─── Data for processing
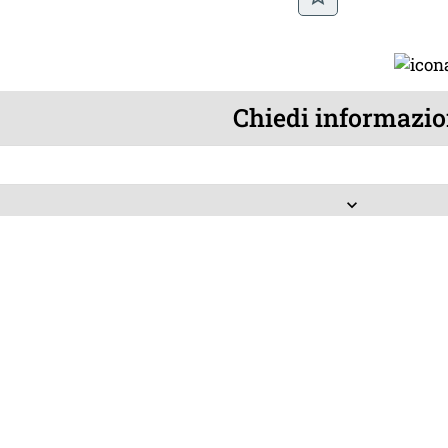
Chiedi informazio
keyboard_arrow_down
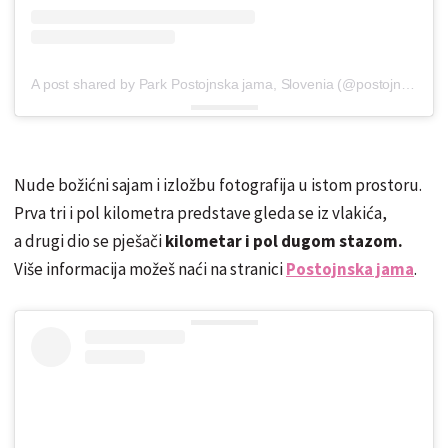
A post shared by Park Postojnska jama, Slovenia (@postojnacave)
Nude božićni sajam i izložbu fotografija u istom prostoru.
Prva tri i pol kilometra predstave gleda se iz vlakića,
a drugi dio se pješači
kilometar i pol dugom stazom.
Više informacija možeš naći na stranici
Postojnska jama
.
──────
● **Your assignment**:
Check every line of the entries above, and copy those that carry the string "jama".

● **Output for this task**:
A post shared by Park Postojnska jama, Slovenia (@postojnacave)
Postojnska jama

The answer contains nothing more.